La réalité, c’est que pour tous les personnels, cette réforme entraîne une augmentation de l’amplitude hebdomadaire du temps de travail, la dégradation de leurs conditions de travail, la remise en cause de la gratuité de l’école, de l’égalité d’accès à l’instruction, des règles de sécurité et du respect de la laïcité.

La réalité à laquelle sont confrontés les personnels, c’est le désordre, la confusion scolaire/péri scolaire qui occasionne une perte de repère des élèves, la réquisition des salles de classe et des salles de maître par les mairies qui expulse les PE des locaux et la mutualisation d’office du matériel pédagogique, les refus de temps partiel, la dégradation de l’entretien des locaux scolaires, l’affectation des ATSEM aux animations… et une augmentation de leurs frais professionnels  alors que les salaires sont bloqués.

La réalité c’est que cette réforme entraîne pour tous les élèves une plus grande fatigue, réduisant d’autant leurs capacités d’attention et de concentration pour les apprentissages scolaires. La réalité c’est le stress et l’inquiétude des parents d’élèves confrontés à des horaires incohérents et à des enfants perturbés.

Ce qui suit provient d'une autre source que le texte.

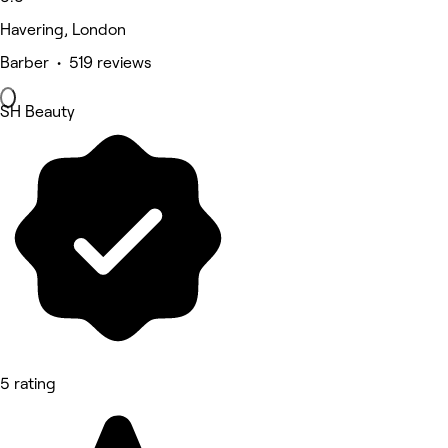
Havering, London
Barber • 519 reviews
SH Beauty
5 rating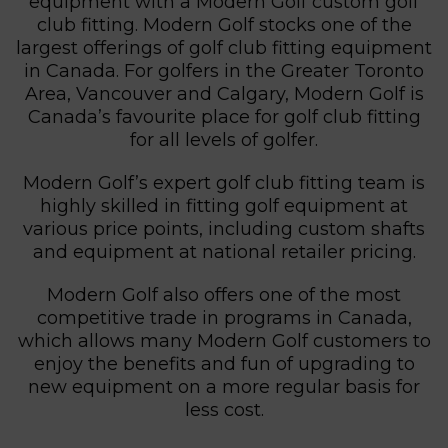
equipment with a Modern Golf custom golf
club fitting. Modern Golf stocks one of the
largest offerings of golf club fitting equipment
in Canada. For golfers in the Greater Toronto
Area, Vancouver and Calgary, Modern Golf is
Canada’s favourite place for golf club fitting
for all levels of golfer.
Modern Golf’s expert golf club fitting team is
highly skilled in fitting golf equipment at
various price points, including custom shafts
and equipment at national retailer pricing.
Modern Golf also offers one of the most
competitive trade in programs in Canada,
which allows many Modern Golf customers to
enjoy the benefits and fun of upgrading to
new equipment on a more regular basis for
less cost.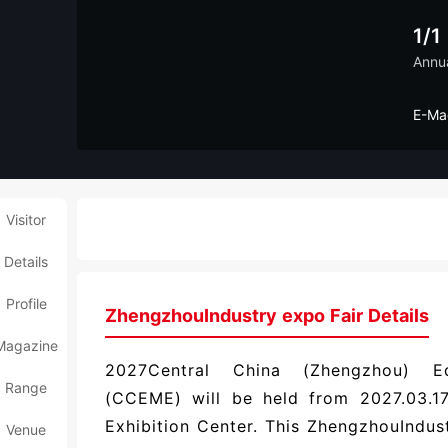
1/1
Annu
E-Ma
Visitor
Details
Profile
ZhengzhouIndustry expo Fair Details
Magazine
2027Central China (Zhengzhou) Eq
Range
(CCEME) will be held from 2027.03.17
Exhibition Center. This ZhengzhouIndu
Venue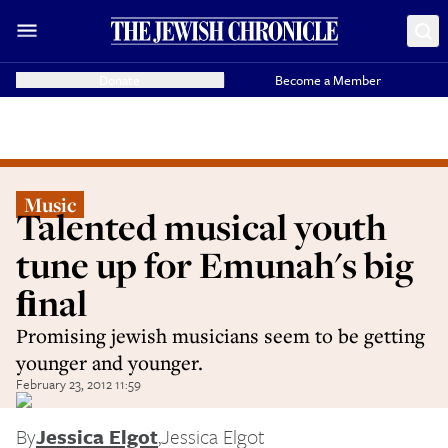
Donate
Become a Member
Music
Talented musical youth
tune up for Emunah's big
ﬁnal
Promising jewish musicians seem to be getting
younger and younger.
February 23, 2012 11:59
By
Jessica Elgot
,
Jessica Elgot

Contrairement à ce que vous affirmez...

Contrairement  à ce que vous affirmez, cette réforme conduit à placer les personnels et l’école publique sous la tutelle des collectivités territoriales, notamment pour les horaires. Elle s’inscrit totalement  dans la loi de Refondation  de l’école et la mise en œuvre de la réforme territoriale.

Contrairement à ce que vous affirmez, cette réforme remet en cause les statuts des personnels comme en témoigne la publication du décret n° 2014-942 du 20 août 2014 instaurant la flexibilité et l’annualisation du temps d’enseignement des PE, sans garantie de récupération.

Contrairement à ce que vous affirmez, cette réforme conduit à un véritable saccage des principes républicains d’égalité de traitement et de gratuité de l’école publique.

Si vous persistiez dans les orientations actuelles, la situation ne peut qu’empirer en conséquence  des orientations de réduction des dépenses publiques décidées par l’Etat et les collectivités territoriales.

« On n‘en peut plus, on en a assez. Il faut que ça cesse ! »

Madame la Ministre, il faut que cela s’arrête. Les personnels clament haut et fort « On n‘en peut plus, on en a assez. Il faut que ça cesse ! ». L’application des décrets Peillon-Hamon doit être suspendue,  ces décrets doivent être abrogés.

C’est cette situation que la délégation de notre Conférence nationale vous a exposée dans le détail en multipliant les exemples. Votre directeur de Cabinet s’est engagé à examiner plusieurs des situations exposées. Mais sur le fond, vous avez confirmé et maintenu la poursuite de la réforme.

Nous ne pouvons l’accepter.

Nous refusons la poursuite des dégâts et le désastre qui se prépare.

Vous ne nous laissez d’autre choix que de reprendre et poursuivre la mobilisation
générale, y compris par la grève si nécessaire pour vous contraindre à regarder la
réalité et stopper la réforme des rythmes.